I was very apprehensive (though also very excited) whenever I thought about Matthew starting pre-nursery and the first three days at Marymount Kindergarten did go by relatively well.
Those three days were what I would call, “simulation sessions”, when parents were allowed to be with their kids and each day lasted only one-and-a-half hours (actual school sessions last for three hours). We got sneak-and-speed previews of what school would be like, with very quick play times, sing-and-dance sessions, etc.
It was a lot of fun for Augz and I to watch actually. And at the end of each day, we happily took our little boy out for some fun before heading home for lunch.
But then the fourth day came. And it was time to let him go on his own.
He cried of course, when we had to leave him at the classroom. I held up pretty well. The tears came naturally but I didn’t let them fall. It was just sentimentality, I told myself.
Then I got into the car to drive Augz to work. And then I broke down. It wasn’t sentimentality.
There was an absence in the car. There was no baby in the car with me. I realised then, that I haven’t been separated from Matthew since I stopped work. Sure, we have been away from each other every now and then – like when he goes to his grandparents’, or when I go for Landings. Other than these appointments, he and I have been together practically every moment of every day.
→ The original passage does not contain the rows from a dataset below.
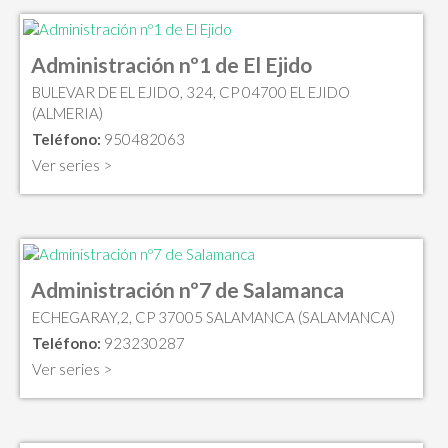
Administración nº1 de El Ejido
BULEVAR DE EL EJIDO, 324, CP 04700 EL EJIDO
(ALMERIA)
Teléfono:
950482063
Ver series >
Administración nº7 de Salamanca
ECHEGARAY,2, CP 37005 SALAMANCA (SALAMANCA)
Teléfono:
923230287
Ver series >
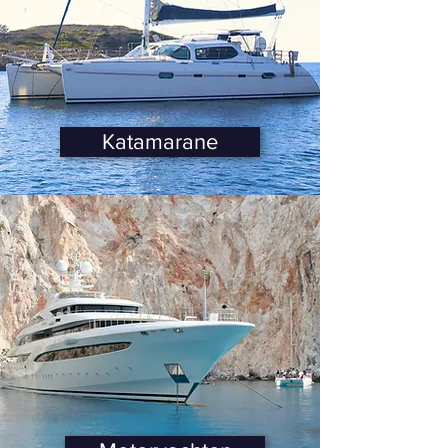
Katamarane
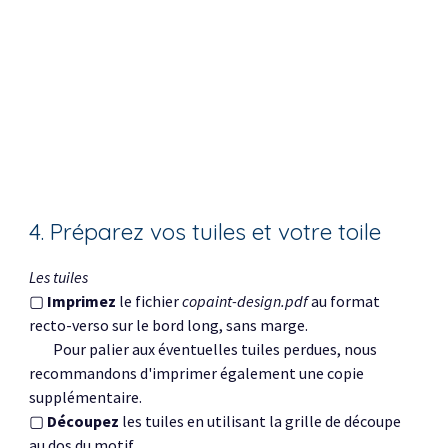
4. Préparez vos tuiles et votre toile
Les tuiles
▢
Imprimez
le fichier
copaint-design.pdf
au format
recto-verso sur le bord long, sans marge.
Pour palier aux éventuelles tuiles perdues, nous
recommandons d'imprimer également une copie
supplémentaire.
▢
Découpez
les tuiles en utilisant la grille de découpe
au dos du motif.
And for the first time in maybe a year, my baby was away from me. For real. Not just sleeping at home, or with grandparents. He was on his own in school. He wasn’t in the car.
That absence was stark and extremely difficult to bear. My chest literally ached and I cried like I haven’t cried for a while.
But in view of the new year and how I had resolved to be more positive, I looked at this objectively and know, “This is good.” He is growing up – more quickly than I would have liked. The speed at which they move through the baby phase is like a slap in the face, actually… but it is well and good.
So I decided: Let the tears fall. Laugh and cry at the same time. And then, move on, as all mothers do. This is but the first of the many bittersweet heartaches mothers often talk about, I now realise.
It is good.
Now, what isn’t so good, is that for the first time also, I have no idea what Matthew is doing. When I ask him about school, he tells me they did “dancing”, “sing songs”, “wash hands”, “playground”, etc. but I have no way of verifying if what he says is true. It’s frustrating! I wish I knew if his memory is accurate… or maybe I just want to know everything about his life. Controlling mother, I am.
Last observation and best reminder learnt from this period happened on that fourth day of school which was also the first day of school proper. As we walked Matt to class, we passed by a parent. A grown man, well-dressed like he was some business person, was crouching behind a row of cabinets. There he was, looking smart in his shirt and pants, and spying on his little one.
Guess we are really all the same when it comes to what matters. Whatever role we play in the world out there, whatever corporate ladders we are trying to climb to where the Olympian Gods of our company reside, at the heart of it all, we are still parents to our children – the only small people who keep us so vulnerable we need to hide from them so as to avoid making it worse for them to separate from us… which will in turn make it so much harder for us to walk away from them, especially when all we want to do is to run to them and snatch them away from the teachers and have them back in our arms, all the while cuddling them and saying, “We will never let you go.”